I always feel this way about places I’ve connected with, places where I’ve lingered and taken things really slowly. Places where I’ve shopped for groceries to bring back to cook instead of dining in restaurants. Where I’ve bussed to town instead of taking taxis and eavesdropped on everyday conversations: What’s the latest with Sue? Ughhh isn’t the weather horrible nowadays? Look, here’s a photo of my new grandson! Better still if I don’t fully understand the language.
I sometimes imagine that we leave tiny bits and pieces of us, scattered about, in every place we go to. Those are my confused boot prints on The Ridgeway where I got lost and later discovered the Devil’s Dyke. Those are my fingerprints on a tree branch in Las Alpujarras in Spain that I held on to, white-knuckled, at the edge of a cliff. And oh, look-those are your footprints on a beach somewhere in southern Thailand.
We leave something behind everywhere we go.
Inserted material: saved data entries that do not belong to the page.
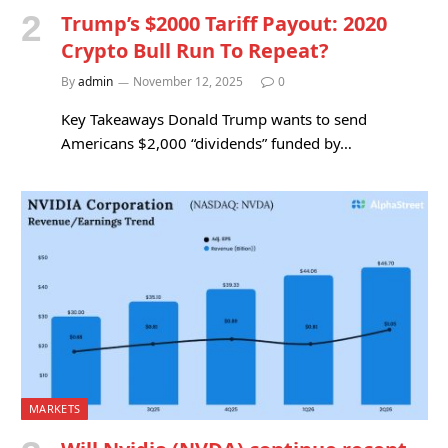
Trump’s $2000 Tariff Payout: 2020
Crypto Bull Run To Repeat?
By
admin
November 12, 2025
0
Key Takeaways Donald Trump wants to send
Americans $2,000 “dividends” funded by…
MARKETS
They could be our own memories, transferred onto everything we touch. Whatever they are, they used to be a part of us but they’ve stayed behind. The more we travel, the more we leave behind. We are no longer complete. And that incompleteness is the space left empty by these pieces of us.
And yet at the same time travel fulfils us. The act of leaving home for a while to see the world completes us and makes us richer. Not all the time but often enough, especially when we try harder. When we have a conversation with someone who doesn’t look like us. When we stay in places far less comfortable than our own homes. That’s when travel completes us.
Sometimes, though, we don’t have to do anything at all. At times a place reveals itself to us and if we are receptive enough, we will learn to love it and leave a part of ourselves there.
I have left memories and pieces of me in far too many places- the curse of wanting to go slow in every place I go to. Even little memories like buying groceries in Pak N Save in Auckland mean something to me. Like eating accidentally overboiled pasta, far beyond al dente, as I celebrated a quiet Christmas in my house-sit in Dublin two years ago. The little things.
Where will you leave a part of yourself this year?
Happy 2019, everyone. May your travels continue to both complete you and fill you with longing.